Preliminary identification of endophytic actinobacteria in different grapevine tissues

Abstract

Grapevine trunk diseases are an economically important issue for the New Zealand viticulture industry. The limited control strategies effective against these pathogens and the increasing awareness of the potential environmental impacts of fungicide applications has led to an increased interest in identifying alternative control strategies. Endophytic actinobacteria are of particular interest due to their capacity to produce bioactive compounds that inhibit phytopathogens.
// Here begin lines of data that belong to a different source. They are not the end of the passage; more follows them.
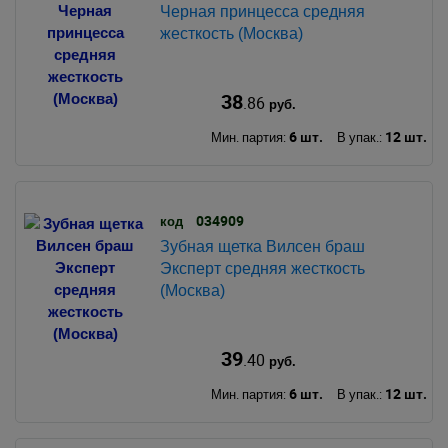
Черная принцесса средняя
жесткость (Москва)
38
.86
руб.
6 шт.
12 шт.
Мин. партия:
В упак.:
034909
код
Зубная щетка Вилсен браш
Эксперт средняя жесткость
(Москва)
39
.40
руб.
6 шт.
12 шт.
Мин. партия:
В упак.:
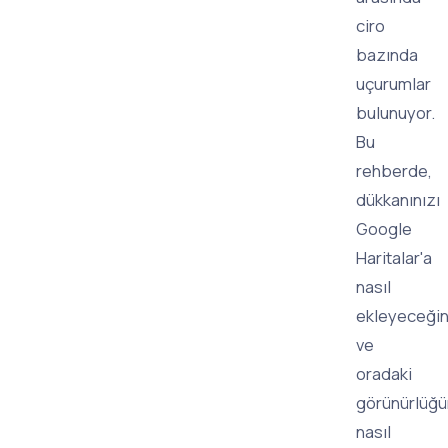
ciro
bazında
uçurumlar
bulunuyor.
Bu
rehberde,
dükkanınızı
Google
Haritalar'a
nasıl
ekleyeceğin
ve
oradaki
görünürlüğ
nasıl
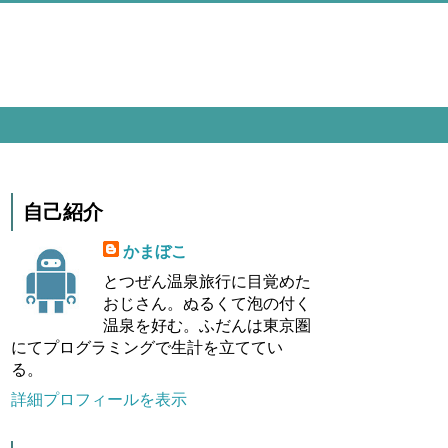
自己紹介
かまぼこ
とつぜん温泉旅行に目覚めた
おじさん。ぬるくて泡の付く
温泉を好む。ふだんは東京圏
にてプログラミングで生計を立ててい
る。
詳細プロフィールを表示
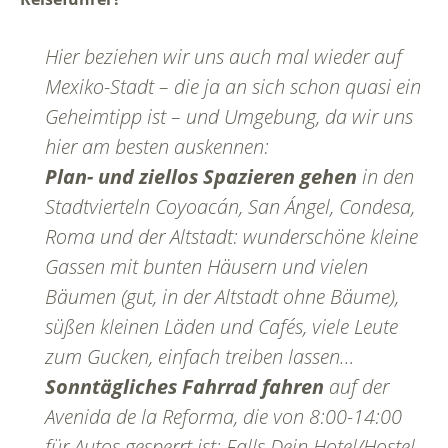
Hier beziehen wir uns auch mal wieder auf
Mexiko-Stadt – die ja an sich schon quasi ein
Geheimtipp ist – und Umgebung, da wir uns
hier am besten auskennen:
Plan- und ziellos Spazieren gehen
in den
Stadtvierteln Coyoacán, San Ángel, Condesa,
Roma und der Altstadt: wunderschöne kleine
Gassen mit bunten Häusern und vielen
Bäumen (gut, in der Altstadt ohne Bäume),
süßen kleinen Läden und Cafés, viele Leute
zum Gucken, einfach treiben lassen…
Sonntägliches Fahrrad fahren
auf der
Avenida de la Reforma, die von 8:00-14:00
für Autos gesperrt ist: Falls Dein Hotel/Hostel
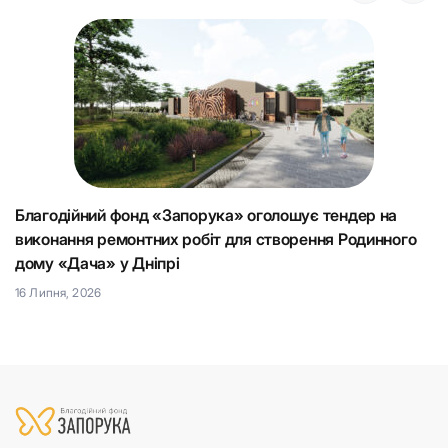
Благодійний фонд «Запорука» оголошує тендер на
К
виконання ремонтних робіт для створення Родинного
що
Н
дому «Дача» у Дніпрі
15
16 Липня, 2026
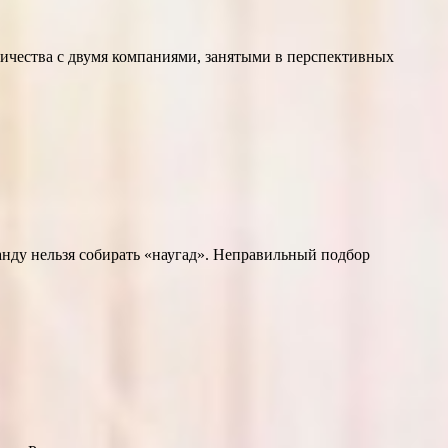
ичества с двумя компаниями, занятыми в перспективных
нду нельзя собирать «наугад». Неправильный подбор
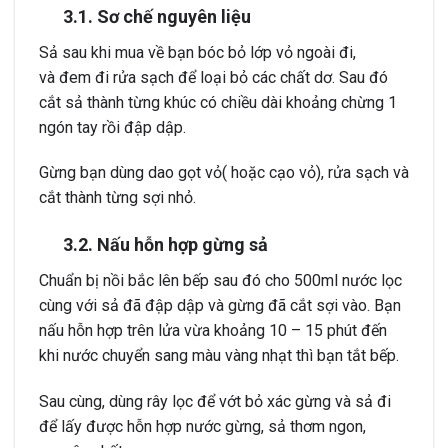
3.1. Sơ chế nguyên liệu
Sả sau khi mua về bạn bóc bỏ lớp vỏ ngoài đi,
và đem đi rửa sạch để loại bỏ các chất dơ. Sau đó
cắt sả thành từng khúc có chiều dài khoảng chừng 1
ngón tay rồi đập dập.
Gừng bạn dùng dao gọt vỏ( hoặc cạo vỏ), rửa sạch và
cắt thành từng sợi nhỏ.
3.2. Nấu hỗn hợp gừng sả
Chuẩn bị nồi bắc lên bếp sau đó cho 500ml nước lọc
cùng với sả đã đập dập và gừng đã cắt sợi vào. Bạn
nấu hỗn hợp trên lửa vừa khoảng 10 – 15 phút đến
khi nước chuyển sang màu vàng nhạt thì bạn tắt bếp.
Sau cùng, dùng rây lọc để vớt bỏ xác gừng và sả đi
để lấy được hỗn hợp nước gừng, sả thơm ngon,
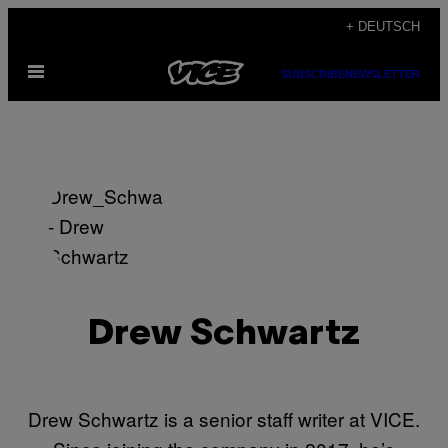
Skip
+ DEUTSCH
to
Open
content
SUBSCRIBE
NEWSLETTER
Menu
Drew Schwartz
Drew Schwartz is a senior staff writer at VICE.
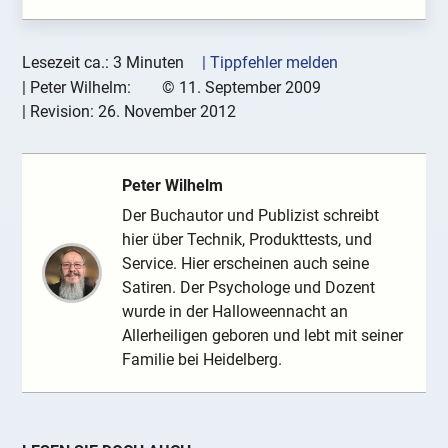
Lesezeit ca.: 3 Minuten
| Tippfehler melden
|
Peter Wilhelm:
©
11. September 2009
| Revision:
26. November 2012
Peter Wilhelm
Der Buchautor und Publizist schreibt
hier über Technik, Produkttests, und
Service. Hier erscheinen auch seine
Satiren. Der Psychologe und Dozent
wurde in der Halloweennacht an
Allerheiligen geboren und lebt mit seiner
Familie bei Heidelberg.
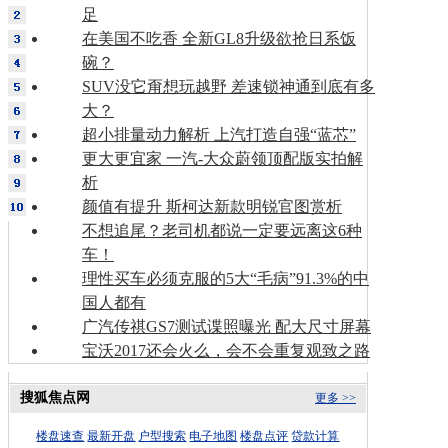
足
在美国不吃香 全新GL8升级欲抢日系饭
碗？
SUV没它甭想玩越野 差速锁神通到底有多
大？
超小排量动力解析 上汽打造自强“蓝芯”
更大更宜家 一汽-大众蔚领顶配版实拍解
析
颜值有提升 斯柯达新款明锐官图赏析
不想追尾？老司机都说一定要远离这6种
车！
理性买车必须克服的5大“毛病”91.3%的中
国人都有
广汽传祺GS7测试谍照曝光 配大尺寸屏幕
宝沃2017还会火么，会不会重复观致之路
搜狐焦点网
更多 >>
楼盘速查
最新开盘
户型搜索
电子地图
楼盘点评
贷款计算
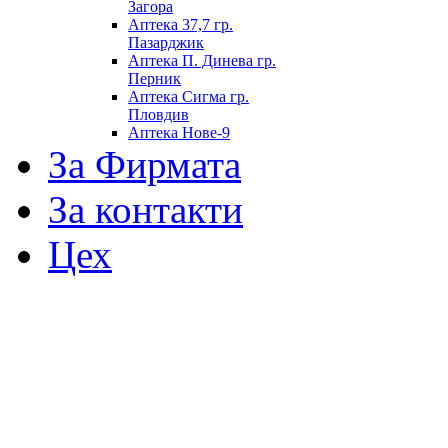
Загора
Аптека 37,7 гр.
Пазарджик
Аптека П. Динева гр.
Перник
Аптека Сигма гр.
Пловдив
Аптека Нове-9
За Фирмата
За контакти
Цех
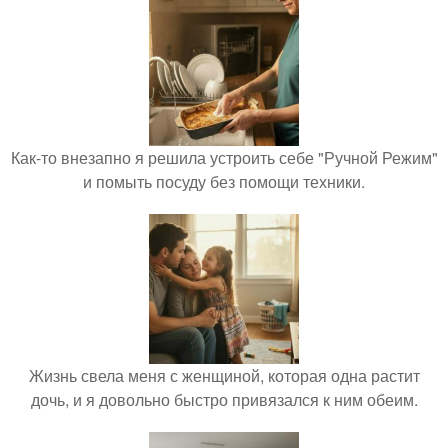
Как-то внезапно я решила устроить себе "Ручной Режим"
и помыть посуду без помощи техники.
Жизнь свела меня с женщиной, которая одна растит
дочь, и я довольно быстро привязался к ним обеим.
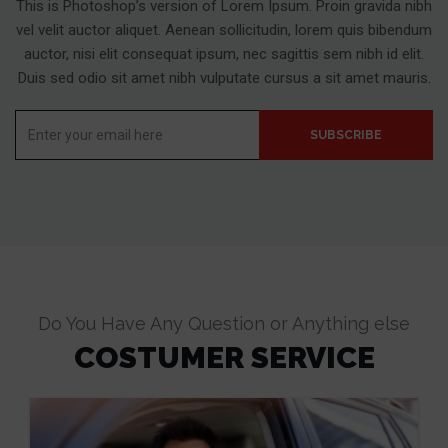
This is Photoshop’s version of Lorem Ipsum. Proin gravida nibh
vel velit auctor aliquet. Aenean sollicitudin, lorem quis bibendum
auctor, nisi elit consequat ipsum, nec sagittis sem nibh id elit.
Duis sed odio sit amet nibh vulputate cursus a sit amet mauris.
Enter
SUBSCRIBE
your
email
here
Do You Have Any Question or Anything else
COSTUMER SERVICE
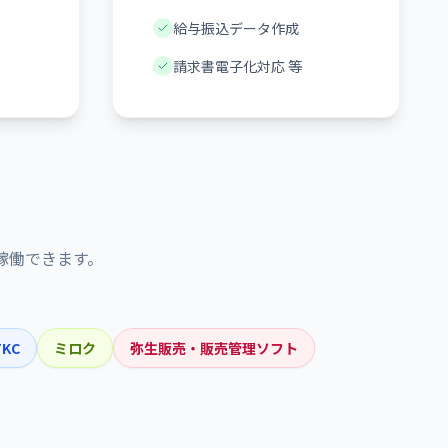
給与振込データ作成
請求書電子化対応 等
稼働できます。
TKC
ミロク
弥生販売・販売管理ソフト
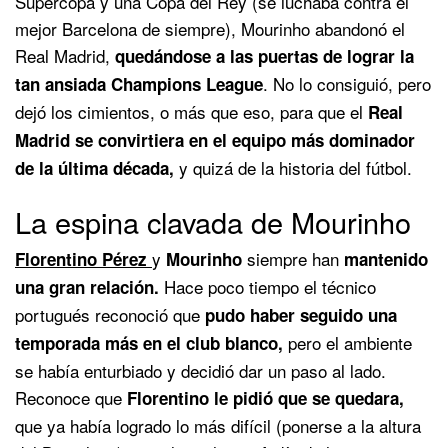
Supercopa y una Copa del Rey (se luchaba contra el
mejor Barcelona de siempre), Mourinho abandonó el
Real Madrid,
quedándose a las puertas de lograr la
. No lo consiguió, pero
tan ansiada Champions League
dejó los cimientos, o más que eso, para que el
Real
Madrid se convirtiera en el equipo más dominador
y quizá de la historia del fútbol.
de la última década,
La espina clavada de Mourinho
y
siempre han
Florentino Pérez
Mourinho
mantenido
Hace poco tiempo el técnico
una gran relación.
portugués reconoció que
pudo haber seguido una
pero el ambiente
temporada más en el club blanco,
se había enturbiado y decidió dar un paso al lado.
Reconoce que
Florentino le pidió que se quedara,
que ya había logrado lo más difícil (ponerse a la altura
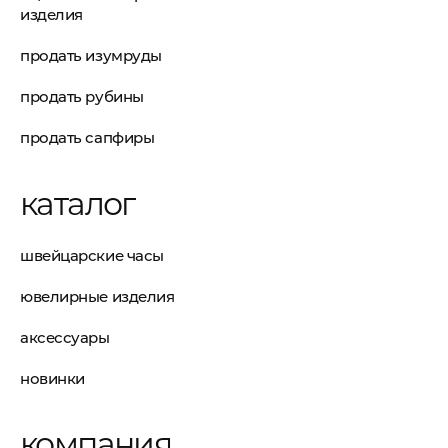
изделия
продать изумруды
продать рубины
продать сапфиры
каталог
швейцарские часы
ювелирные изделия
аксессуары
новинки
компания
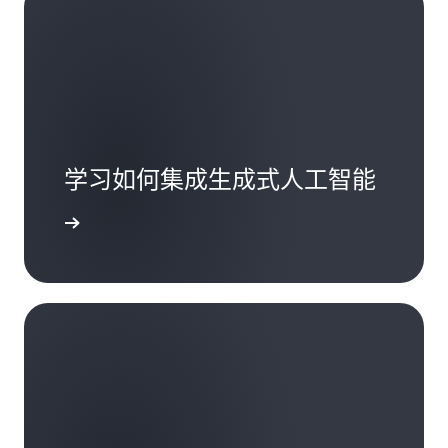
学习如何集成生成式人工智能
了解详情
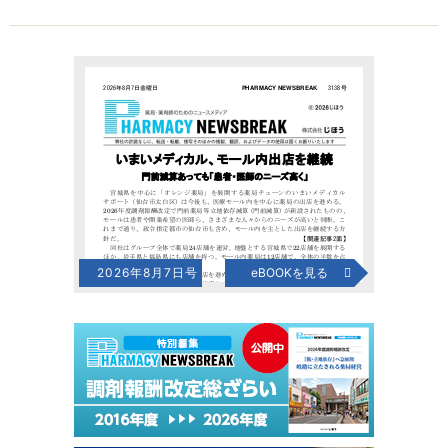
2026年8月7日号
eBOOKを見る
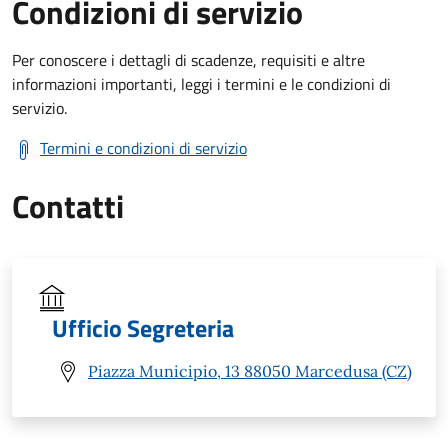
Condizioni di servizio
Per conoscere i dettagli di scadenze, requisiti e altre
informazioni importanti, leggi i termini e le condizioni di
servizio.
Termini e condizioni di servizio
Contatti
Ufficio Segreteria
Piazza Municipio, 13 88050 Marcedusa (CZ)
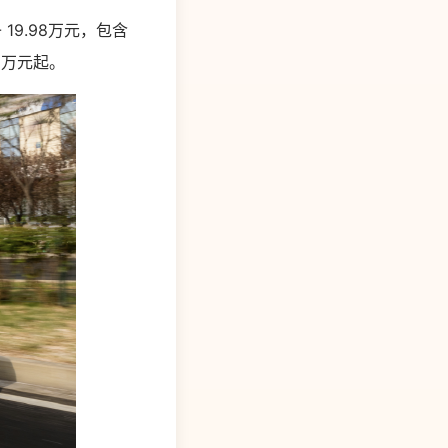
19.98万元，包含
8万元起。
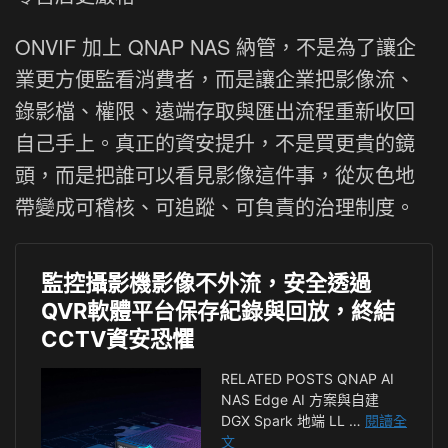
ONVIF 加上 QNAP NAS 納管，不是為了讓企
業更方便監看消費者，而是讓企業把影像流、
錄影檔、權限、遠端存取與匯出流程重新收回
自己手上。真正的資安提升，不是買更貴的鏡
頭，而是把誰可以看見影像這件事，從灰色地
帶變成可稽核、可追蹤、可負責的治理制度。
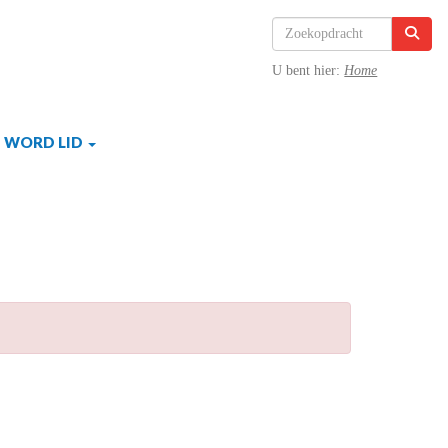
U bent hier:
Home
WORD LID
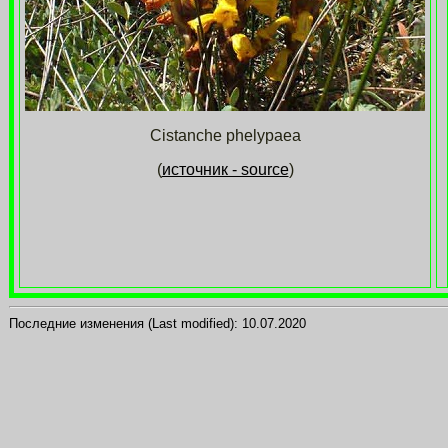
Cistanche phelypaea
(
источник - source
)
Последние изменения (Last modified):
10.07.2020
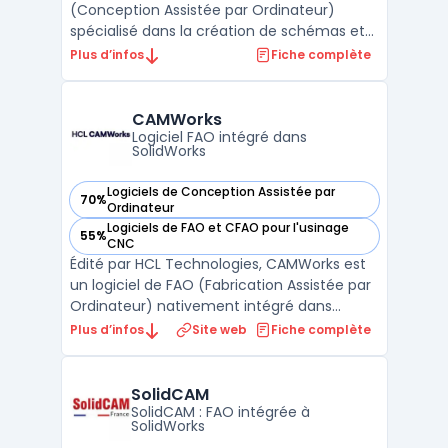
(Conception Assistée par Ordinateur)
spécialisé dans la création de schémas et
de plans techniques pour les professionnels
Plus d’infos
Fiche complète
du bâtiment et de l'industrie. Avec ses
nombreuses fonctionnalités, il permet de
réaliser des plans en 2D et en 3D avec une
CAMWorks
grande précision. ...
Logiciel FAO intégré dans
SolidWorks
Logiciels de Conception Assistée par
70%
— voir CAMWorks dans cette catégorie
Ordinateur
Logiciels de FAO et CFAO pour l'usinage
55%
— voir CAMWorks dans cette catégorie
CNC
Édité par HCL Technologies, CAMWorks est
un logiciel de FAO (Fabrication Assistée par
Ordinateur) nativement intégré dans
SolidWorks. Il permet aux ingénieurs de
Plus d’infos
Site web
Fiche complète
passer de la conception à la
programmation CNC sans quitter leur
environnement CAO. Le moteur de
SolidCAM
reconnaissance de formes (Feature-Based
SolidCAM : FAO intégrée à
SolidWorks
M ...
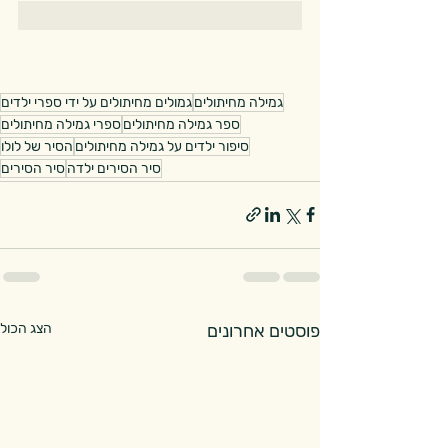
גמילה מחיתולים
גמולים מחיתולים על ידי ספרי ילדים
ספר גמילה מחיתולים
ספרי גמילה מחיתולים
סיפור ילדים על גמילה מחיתולים
הסיר של לולו
סיר הסירים ילדה
סיר הסירים
פוסטים אחרונים
הצג הכול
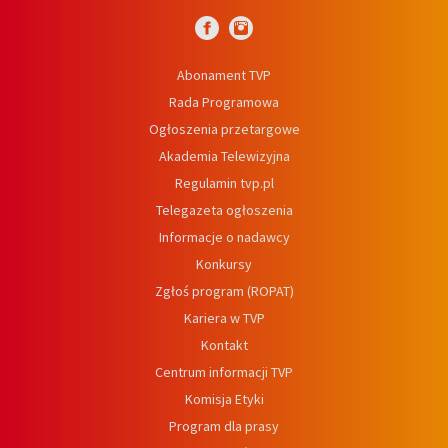
Abonament TVP
Rada Programowa
Ogłoszenia przetargowe
Akademia Telewizyjna
Regulamin tvp.pl
Telegazeta ogłoszenia
Informacje o nadawcy
Konkursy
Zgłoś program (ROPAT)
Kariera w TVP
Kontakt
Centrum informacji TVP
Komisja Etyki
Program dla prasy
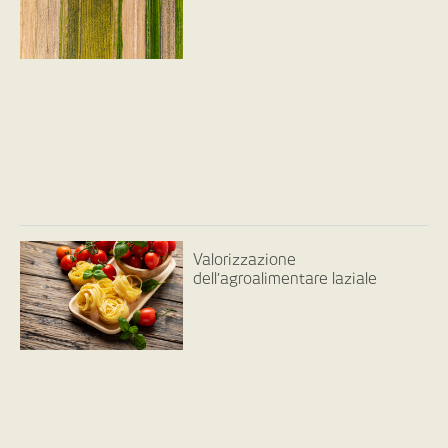
Valorizzazione
dell’agroalimentare laziale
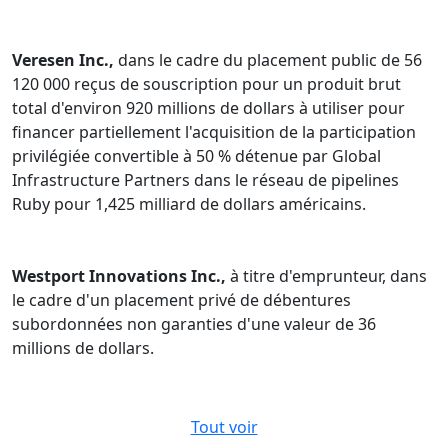
Veresen Inc.,
dans le cadre du placement public de 56
120 000 reçus de souscription pour un produit brut
total d'environ 920 millions de dollars à utiliser pour
financer partiellement l'acquisition de la participation
privilégiée convertible à 50 % détenue par Global
Infrastructure Partners dans le réseau de pipelines
Ruby pour 1,425 milliard de dollars américains.
Westport Innovations Inc.,
à titre d'emprunteur, dans
le cadre d'un placement privé de débentures
subordonnées non garanties d'une valeur de 36
millions de dollars.
Tout voir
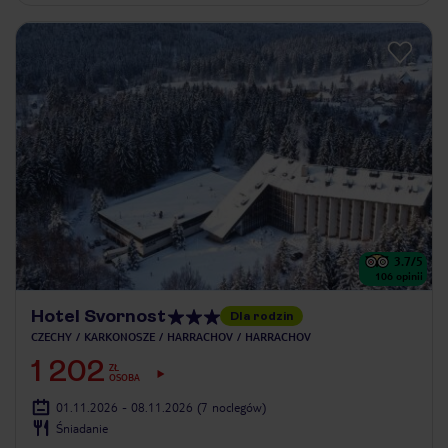
3.7
/5
106
opinii
Hotel Svornost
Dla rodzin
CZECHY
KARKONOSZE
HARRACHOV
HARRACHOV
1 202
ZŁ
OSOBA
01.11.2026 - 08.11.2026
(7 noclegów)
Śniadanie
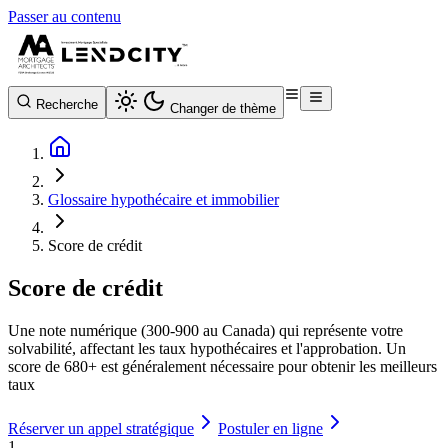
Passer au contenu
Recherche
Changer de thème
Glossaire hypothécaire et immobilier
Score de crédit
Score de crédit
Une note numérique (300-900 au Canada) qui représente votre
solvabilité, affectant les taux hypothécaires et l'approbation. Un
score de 680+ est généralement nécessaire pour obtenir les meilleurs
taux
Réserver un appel stratégique
Postuler en ligne
1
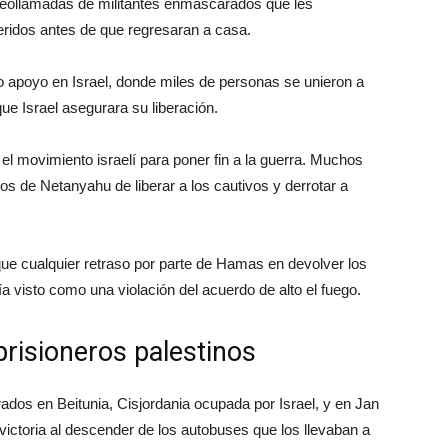
videollamadas de militantes enmascarados que les
eridos antes de que regresaran a casa.
lio apoyo en Israel, donde miles de personas se unieron a
ue Israel asegurara su liberación.
 el movimiento israelí para poner fin a la guerra. Muchos
os de Netanyahu de liberar a los cautivos y derrotar a
o que cualquier retraso por parte de Hamas en devolver los
a visto como una violación del acuerdo de alto el fuego.
 prisioneros palestinos
rados en Beitunia, Cisjordania ocupada por Israel, y en Jan
 victoria al descender de los autobuses que los llevaban a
However, there have been no studies in New Zealand to investigate the diversity and bioactivity of endophytic actinobacteria against grapevine trunk pathogens. This study aimed to determine the most effective method and media for isolation of endophytic actinobacteria from different grapevine tissues. Grapevine tissues (leaf, stem and roots) were sampled from Sauvignon blanc vines in both a conventionally and an organically managed vineyard at Lincoln University. Two isolation techniques were tested on surface sterilised tissue: 1) direct plating of tissue pieces (2 mm²); and 2) tissue maceration, with tissue (0.1 g) homogenized in 1 mL water and 1520 metal beads (2 mm diam.). The tissue samples were plated on four media, International Streptomyces Project 2 agar (ISP2), Starch Casein agar (SC), Tap Water Yeast Extract agar (TWYE) and Actinomycete Isolation agar (AIA). The recovered actinobacteria isolates were identified based on morphology and sequencing of the 16S rRNA gene. More isolates were recovered from roots (22 isolates), than leaves (1 isolates) or stems (0 isolates), with more actinobacteria isolated from the conventionally managed vineyard and using the tissue maceration technique. AIA (8 isolates), ISP2 (7 isolates), SC (5 isolates), and TWYE (3 isolates) were effective at isolating actinobacteria from grapevine tissues. Isolates identified as Streptomyces spp. (22 isolates) and Mycolicibacterium sp. (1 isolate) were recovered. Future work will use these methods to determine endophytic actinobacteria diversity associated with grapevines, and their ability to inhibit key grapevine trunk pathogens.